視線は獲物である大猪から外さず、集中力は矢の先へと向ける。大猪はそれに気づいたのか、こちらに視線を向けた。


「撃て」


その声を合図に手を放した矢は、狙いを定めた大猪へ向かっていく。しかし、大猪はすでに走り始めており、矢は地面に刺さった。


「ロットさん。外しました」

「魔力を込めるほど野生の動物は反応する。優秀なハンターほど、殺気と魔力の気配を極限まで薄めた一撃で攻撃してくる。自分でやるとその難しさはよくわかるだろう?」

「はい。確かに難しいです」

「今回は威嚇が目的だ。外れても役目としては問題ない。バオを手伝ってこい」

「はい」


手に持っていた弓をロットさんに渡し、登っていた木から一気に降りる。

少し走った道で、先ほど狙った大猪は地面に伏していた。その傍には大剣を手にした坊主頭の大男、一見子供に見えるような背の低い女の子、ゆるいパーマのかかった金髪を耳にかける女性が立っていた。

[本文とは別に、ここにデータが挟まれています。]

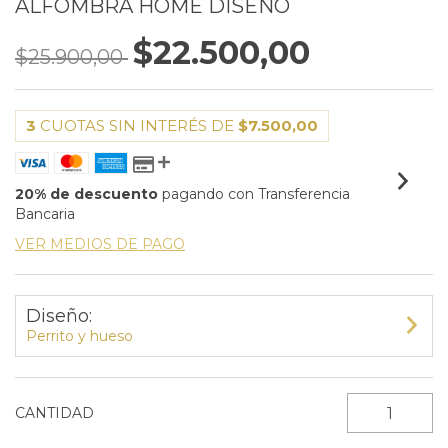
ALFOMBRA HOME DISEÑO
$22.500,00
$25.900,00
3
CUOTAS SIN INTERÉS DE
$7.500,00
20% de descuento
pagando con Transferencia
Bancaria
VER MEDIOS DE PAGO
Diseño:
Perrito y hueso
CANTIDAD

そのうちの一人、小さい女性が自分に気づき手を振った。


「リョカく~ん。おつかれさま~」

「ミレニアさんも、おつかれさまです」


彼女の前に立って少し息を整えはじめると、後ろから抱きしめられた。


「おつかれさま。後でゆっくり癒してあげる」


顔にかかる金髪と、鼻孔をくすぐる甘い匂い、背中に感じる柔らかい感触。

優しいライニさんの手が、ミレニアさんの手でゆっくりとはずれされる。


「そういうのはだめです」

「あら~」


ミレニアとライニの視線が交差して、自分を挟んで静止する。


「リョカ、二人は忙しそうだから手伝ってくれ」


坊主頭の剣士に呼ばれて、睨み合う二人の間を抜けて二人から離れる。

そうして大猪の前に立つバオさんに近づくと、大猪の頭に大剣による大きな刺し傷があった。


「一撃で仕留めたんですか?」

「ああ。リョカとロットのおかげだ。予定通りあちらから突っ込んできてくれた。リョカには仕事の連続で悪いが、こいつを縛って持っていけるようにしてくれ」

「荷運びは仕事だから気にしないでください。すぐにやります」


腰の鞄から縄を取り出して大猪の足に結び付ける。

その間にバオさんが大猪を運ぶための木を持ってきたので、結んだ足の間に棒を通し、さらに棒と足を縄でしっかり結んだ。


「では行こう」


バオさんが進行方向、自分が後方で棒を担ぐ。


「重くないか?」

「バオさんが持ってくれてますし、荷物持ちが荷物を運ぶのにへばってられないです」

「いい心がけだ」


依頼を受けた近くの牧場に向かって歩き始める。

途中で合流したロットさんは持つのを手伝ってくれた。

ライニさんは、風魔法でみんなに涼しい風を。

ミレニアさんは、体力アップの魔法をかけてくれた。

取り留めのない話が、心地よかった。



・・・・・・・・・・・・・・・・・・・・・・



「ということで、次の依頼は大蜥蜴の討伐にしようと思うのだが」


街のギルドにある丸テーブルで、冒険者チーム「黒鉄のくろがねのはこ」の面々が集まっていた。


「大猪の次は、大蜥蜴か……硬い素材の矢がいるな」


チームの斥候兼遠距離攻撃を担うロットは、エルフの特徴である尖った耳をピクピクさせながら目をつぶり思案を初める。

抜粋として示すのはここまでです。